Along with the plea to set aside the resolution plan of Vedanta Group firm Twinstar, Dhoot has also urged the appellate tribunal to direct the Committee of Creditors (CoC) to consider his resolution plan, that entails "zero haircut", under Section 12A of the Insolvency and Bankruptcy Code.
In his petition, Dhoot said: "NCLT Mumbai, by order dated 15/12/20, held that foreign oil and gas assets of Videocon Group held through its foreign subsidiaries, are in fact purchased by Videocon Industries Ltd (VIL) and are to be treated as assets of VIL. The liquidation value of these oil assets is not less than Rs 15,000 crore."
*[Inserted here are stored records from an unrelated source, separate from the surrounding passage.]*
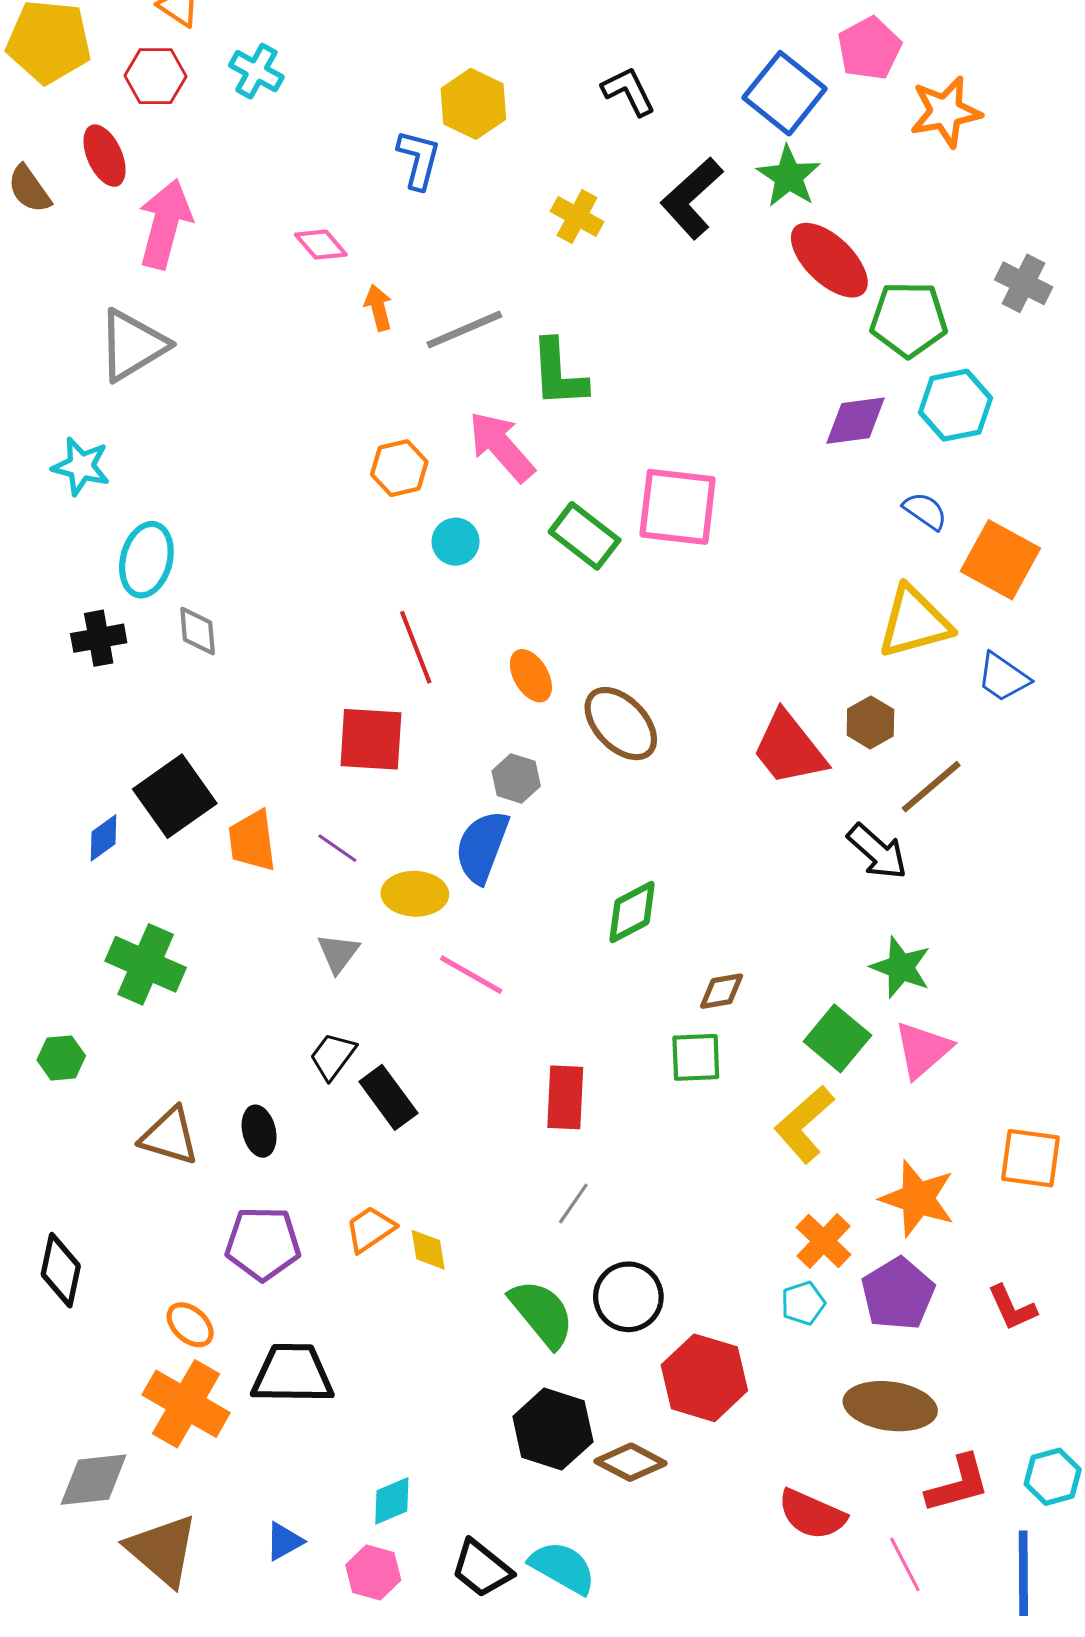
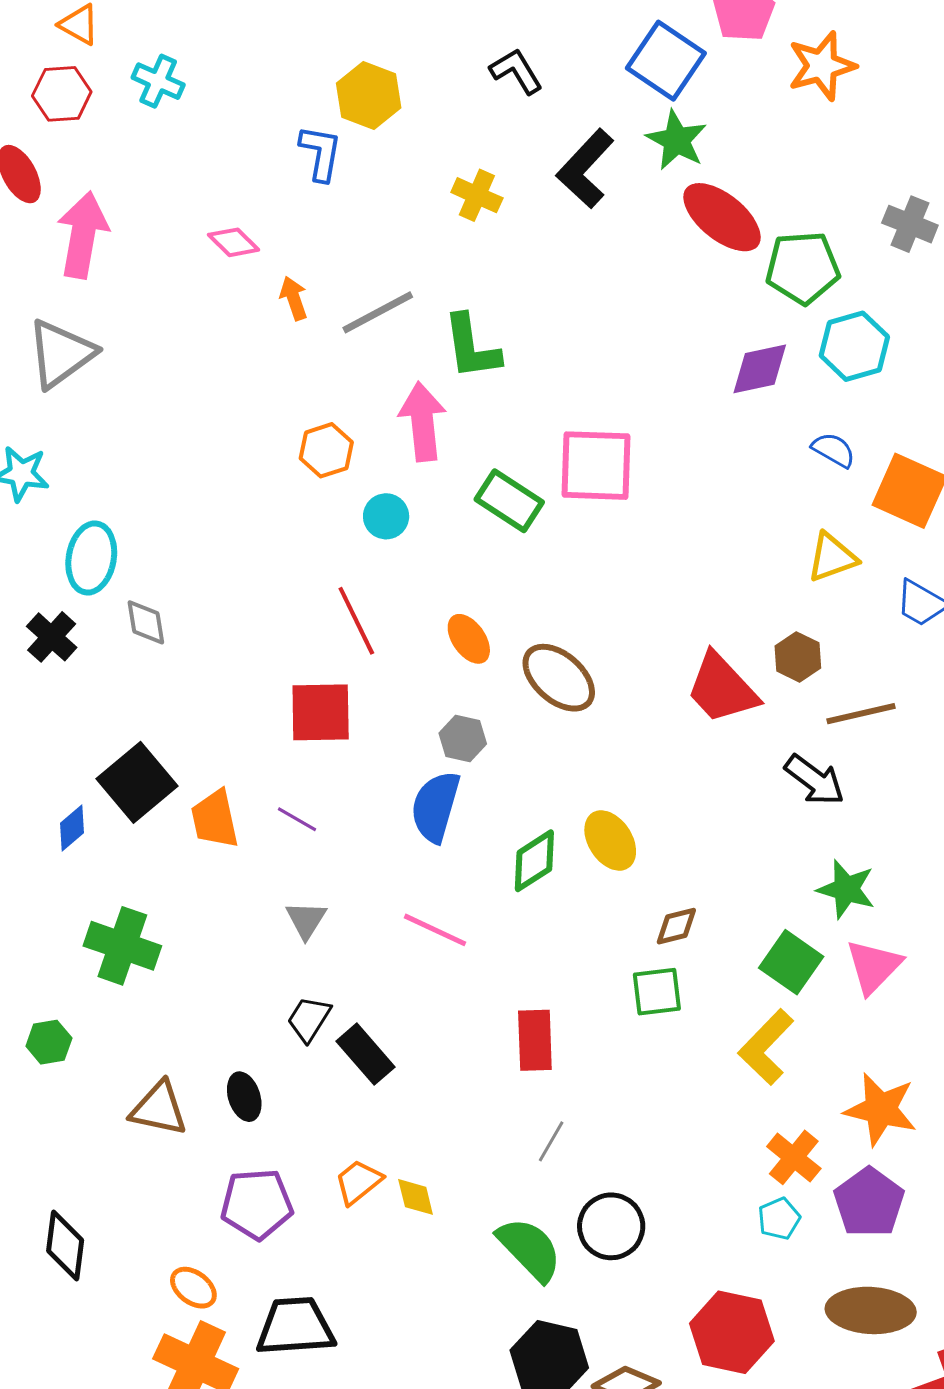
pink arrow: (501, 446) -> (423, 422), turned 40
yellow triangle: (914, 622) -> (832, 557), size x0.7
black cross: (99, 638) -> (52, 637), turned -33
brown line: (931, 787) -> (861, 714), turned 32
yellow ellipse: (415, 894) -> (610, 840), moved, turned 60
green diamond: (632, 912) -> (534, 861), moved
red hexagon: (704, 1378) -> (732, 1332), moved

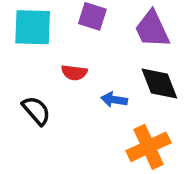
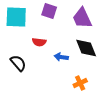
orange cross: (148, 147) -> (80, 83), size x0.6

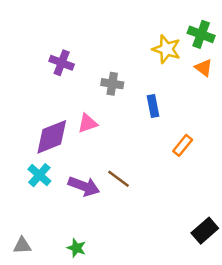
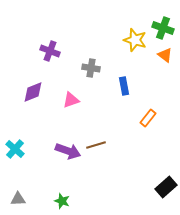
purple diamond: (52, 137) -> (33, 92), moved, size x0.7
cyan cross: (39, 175) -> (15, 149), moved
brown line: (118, 179) -> (96, 145), turned -54

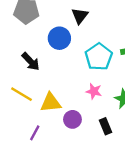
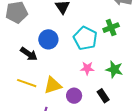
blue circle: (59, 38) -> (48, 39), moved

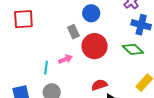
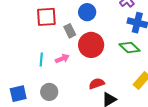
red square: (23, 19) -> (46, 17), moved
cyan line: (46, 68) -> (41, 60), moved

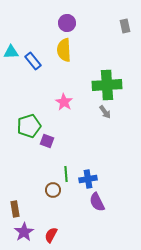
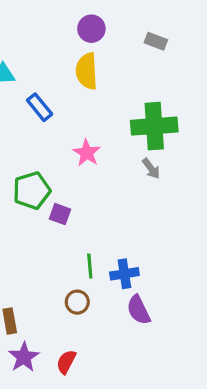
gray rectangle: (125, 26) -> (156, 41), moved, turned -56
blue rectangle: (33, 61) -> (40, 107), moved
brown circle: (53, 190) -> (77, 302), moved

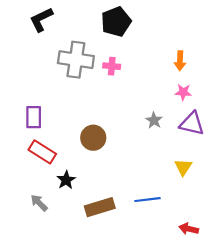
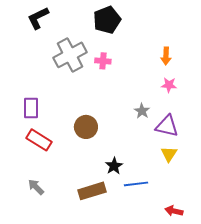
gray cross: (76, 60) -> (70, 55), turned -36
purple triangle: (192, 124) -> (167, 126), moved
black star: (66, 180) -> (114, 166), moved

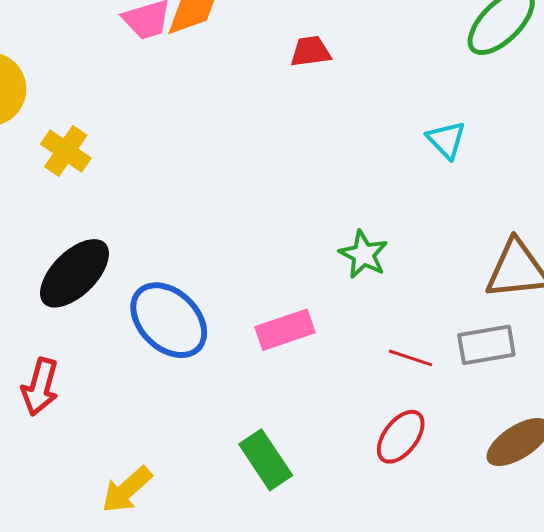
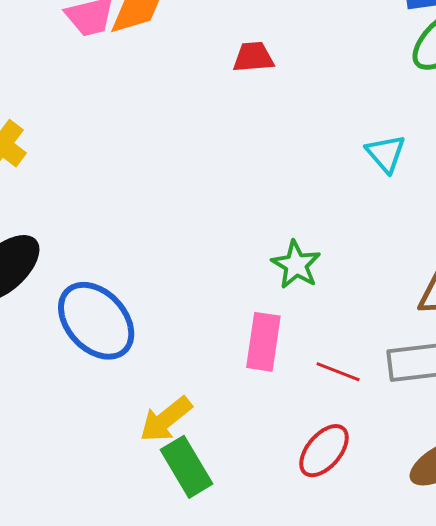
pink rectangle: (285, 330) -> (263, 342), moved, turned -66
yellow arrow: (127, 490) -> (166, 419), moved

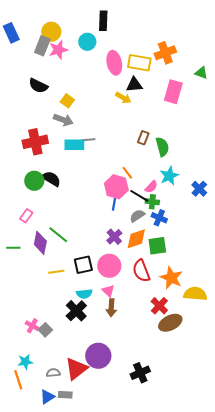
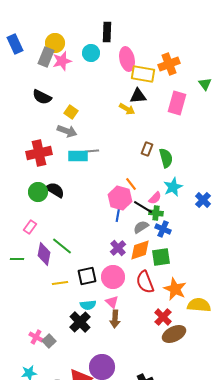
pink ellipse: (114, 63) -> (127, 59), moved
green triangle: (201, 73) -> (205, 84), turned 32

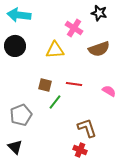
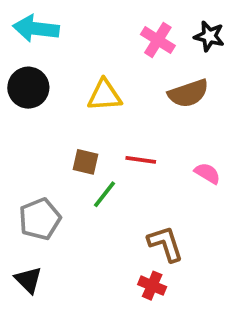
black star: (99, 13) -> (209, 36), moved
pink cross: (74, 28) -> (158, 40), moved

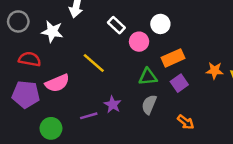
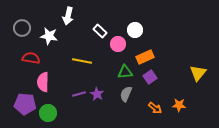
yellow line: (94, 63) -> (82, 61), turned -30
orange star: (215, 71) -> (179, 105), moved
pink semicircle: (57, 83) -> (43, 82), moved, turned 114
purple pentagon: (26, 94) -> (25, 104), moved
purple line: (89, 116) -> (79, 94), moved

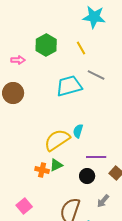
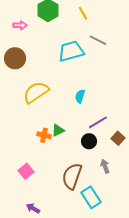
yellow semicircle: (57, 140) -> (36, 92), moved
purple line: (96, 157) -> (98, 122), turned -30
gray arrow: (103, 201) -> (105, 166), turned 120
"As such, RP/COC has no authority to sell oil assets and consumer durables, separately. If RP (resolution professional) has sold oil and consumer durables together, RP would have got minimum Rs 25,000 crore against loan of Rs 49,000 crore (Rs 29,000 crore of VIL consumer durables and Rs 20,000 crore of oil assets). Thus, recovery would have been around 50 per cent and not 5 per cent as seen today," he said.
According to him, the RP should have mentioned these facts in information memorandum (tender form) to all the bidders, but he failed to do so, which is violation of the IBC.
This restructure proposal was approved by the CoC in October 2017.
Videocon has now requested, in its appeal, that this resolution plan to be cancelled and fresh resolution plan to be considered with oil and consumer durable assets.
Dhoot, in his proposal submitted to the banks, has offered to pay the whole loan of Rs 30,000 crore to the bank and take back the company.
According to Dhoot, the resolution professional has been responsible for diminishing the value of Videocon Group by closing it down and not running the factory.
Prior to being admitted into insolvency, Videocon Group, in accordance with the corrective action plan, decided to sell assets and ensure that the entire consideration is directly deposited with the consortium of lenders for repaying the debt facilities without bringing in the technical aspects, with a larger interest and intention to repay entire possible amount, he said.
Further, Videocon Group was ready and willing to sell all its remaining assets including the assets of the promoters to service the debts through the agencies appointed by the consortium of the lenders, he said in the petition.
The petition added that the appellant has always worked in the interest of stakeholders and is still willing to resolve the debt and provide better returns to the stakeholders.
"It is submitted that a similar proposal was submitted by Appellant in the CIRP of Corporate Debtor under Section 12A of the Code, however, the CoC, being unbending and irrational, has rejected the proposal of appellant to the tune of Rs 31,789 crore, and has accepted the Resolution Plan of Twin Star which provides payment of only Rs 2,962 crore," he said.